Sure,’ Burt grinned. ‘Here,
filth!’

He had a dollar in his hand, a
silver dollar that caught the light from the lamps as Hugess
flipped it up and then caught it. Then he flipped the coin again,
and this time he made no attempt to catch it, and it thudded into
the damp, bespittled sawdust on the floor. Howie Cade went on his
knees, clawing for it, scrabbling to get it. The scream he gave
when Burt Hugess stood on his hand made everyone jump. All the big
man’s weight was on his right foot for a very long moment while
Howie looked up at him with eyes aching with agony. Then Burt
Hugess stepped back with pantomimed contrition, making a gesture of
apology.


Aw,’ hell, Howie,’ he said, ‘did
I stand on your fingers? I’m sorry, boy, it’s just I never expected
to find a man down there on the floor grovelin’ in the dirt like
some poxed-up half-breed.’

Howie Cade looked at his scraped
right hand and then at Hugess. He put the hand under his left arm,
holding it gently for a moment, looking up at the big man with
tears in his eyes. There was pain in them, too, and defeat, but way
on back behind all of that there was something else, something
Howie Cade hadn’t felt for a long time - anger. The surge of the
adrenalin was quite unexpected, and he was moving before he
realized it, coming up to his feet squealing like a cat with
inarticulate rage. His sudden movement caught Burt Hugess
momentarily off guard, but only for a moment. Then the huge paws
moved, clamping Howie’s purposelessly clawing hands. Almost
casually Burt Hugess moved Howie’s hands so that he could hold them
one-handed, and then with the other hand, the right hand, he
slapped Howie across the face, lightly, chastisingly at first, and
then harder and then harder until Howie’s face was rocked right and
then left and then right and then left, and then Burt Hugess shoved
him away against the surrounding ring of his men, and then they
shoved Howie back at Burt, jeering at him, and Burt slapped him
back into their arms, and they pushed him back again.

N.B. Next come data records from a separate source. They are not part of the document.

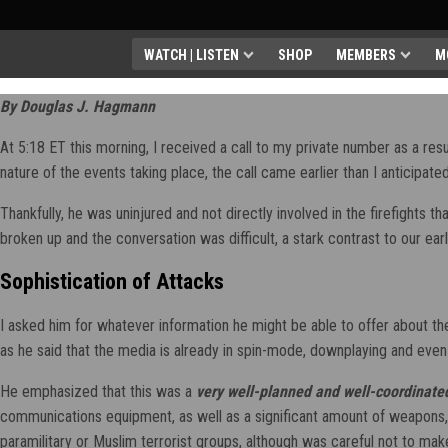
WATCH | LISTEN
SHOP
MEMBERS
M
By Douglas J. Hagmann
At 5:18 ET this morning, I received a call to my private number as a result
nature of the events taking place, the call came earlier than I anticipa
Thankfully, he was uninjured and not directly involved in the firefights 
broken up and the conversation was difficult, a stark contrast to our ea
Sophistication of Attacks
I asked him for whatever information he might be able to offer about th
as he said that the media is already in spin-mode, downplaying and even
He emphasized that this was a
very well-planned and well-coordinate
communications equipment, as well as a significant amount of weapons, 
paramilitary or Muslim terrorist groups, although was careful not to make a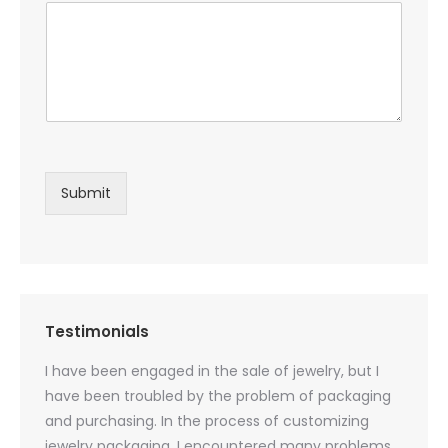
Submit
Testimonials
oducts
I have been engaged in the sale of jewelry, but I
I have
zed
have been troubled by the problem of packaging
and u
rs, and
and purchasing. In the process of customizing
packag
 small
jewelry packaging, I encountered many problems.
they c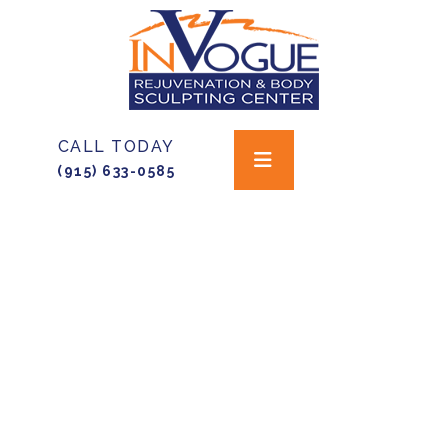
CALL TODAY
(915) 633-0585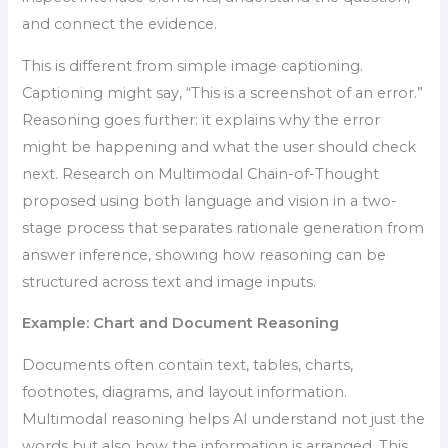
and connect the evidence.
This is different from simple image captioning.
Captioning might say, “This is a screenshot of an error.”
Reasoning goes further: it explains why the error
might be happening and what the user should check
next. Research on Multimodal Chain-of-Thought
proposed using both language and vision in a two-
stage process that separates rationale generation from
answer inference, showing how reasoning can be
structured across text and image inputs.
Example: Chart and Document Reasoning
Documents often contain text, tables, charts,
footnotes, diagrams, and layout information.
Multimodal reasoning helps AI understand not just the
words but also how the information is arranged. This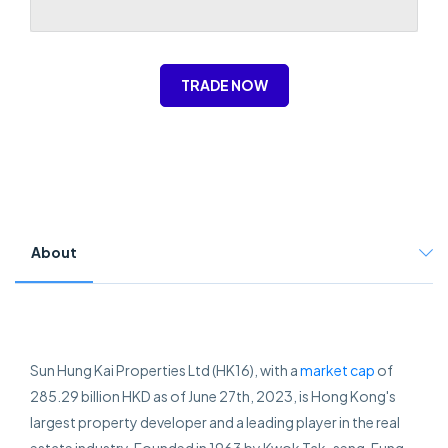
TRADE NOW
About
Sun Hung Kai Properties Ltd (HK16), with a
market cap
of
285.29 billion HKD as of June 27th, 2023, is Hong Kong's
largest property developer and a leading player in the real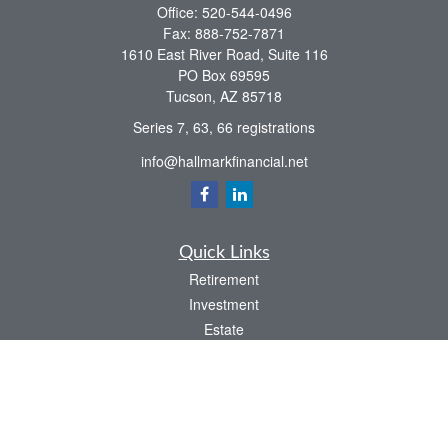
Office:
520-544-0496
Fax:
888-752-7871
1610 East River Road, Suite 116
PO Box 69595
Tucson,
AZ
85718
Series 7, 63, 66 registrations
info@hallmarkfinancial.net
Quick Links
Retirement
Investment
Estate
Insurance
Tax
Money
Latest Articles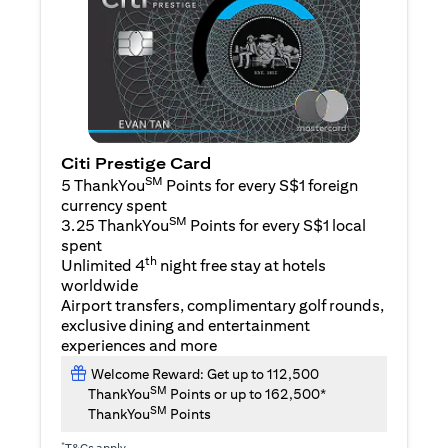
Citi Prestige Card
SM
5 ThankYou
Points for every S$1 foreign
currency spent
SM
3.25 ThankYou
Points for every S$1 local
spent
th
Unlimited 4
night free stay at hotels
worldwide
Airport transfers, complimentary golf rounds,
exclusive dining and entertainment
experiences and more
Welcome Reward: Get up to 112,500
SM
ThankYou
Points or up to 162,500*
SM
ThankYou
Points
*
T&Cs apply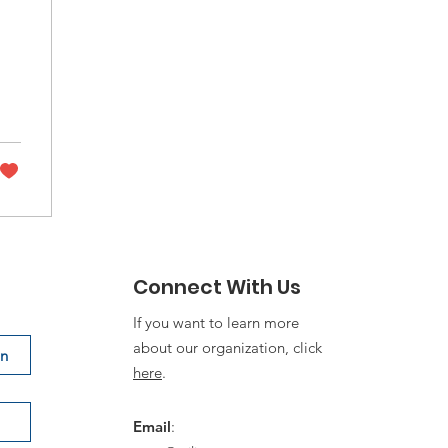
Connect With Us
If you want to learn more
about our organization, click
on
here
.
Email
: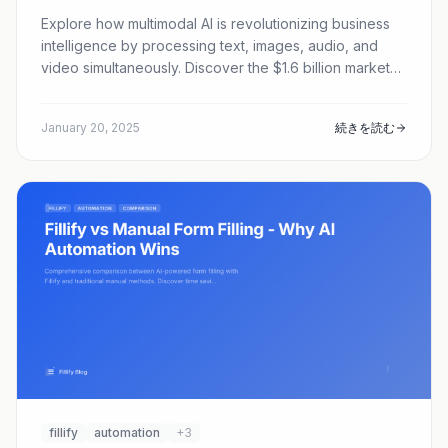
Explore how multimodal AI is revolutionizing business
intelligence by processing text, images, audio, and
video simultaneously. Discover the $1.6 billion market
transforming enterprise software.
January 20, 2025
続きを読む
fillify
automation
+3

Howie’s face
was cut to ribbons, his mouth a bloody tatter, eyes closing
rapidly. All he could hear was the jeering and the flat meaty sound
Burt Hugess’s hand made when it hit him.


Leave him be, Burt!’

Howie sank to the floor, stunned,
hardly able to see but recognizing the voice as that of Dan
Sheridan’s deputy, the man who had taken his place, Clell Black. He
couldn’t see Clell, only the legs of the Flying H riders and Burt
Hugess’s huge bulk in front of him.


Get away from him, boys!’ he
heard Clell say. The deputy’s voice was even, unhurried, not
excited. Oh, Howie thought, and then he saw the gun in Burt
Hugess’s hand almost right in front of his eyes, and the red flame
blossomed from the barrel, the thunder of the shot deafening him.
The Flying H men had moved, and Howie could see Clell Black, across
the room near the door. The deputy hadn’t even drawn his gun. He
was looking down at the spreading stain on his chest with wide
astonished eyes. Then all at once he seemed to deflate, to shrink.
He slid almost noiselessly to the sawdusted floor.


Jesus, Burt!’ Danny Johnston
breathed.

Hugess said nothing, although he
grunted like a man who had just picked up a heavy load. Howie Cade
stayed very, very still, afraid to even move lest he remind Burt
Hugess of his presence. The gun hung limp at Burt’s side, gunsmoke
curling from the barrel. There was a smell of cordite.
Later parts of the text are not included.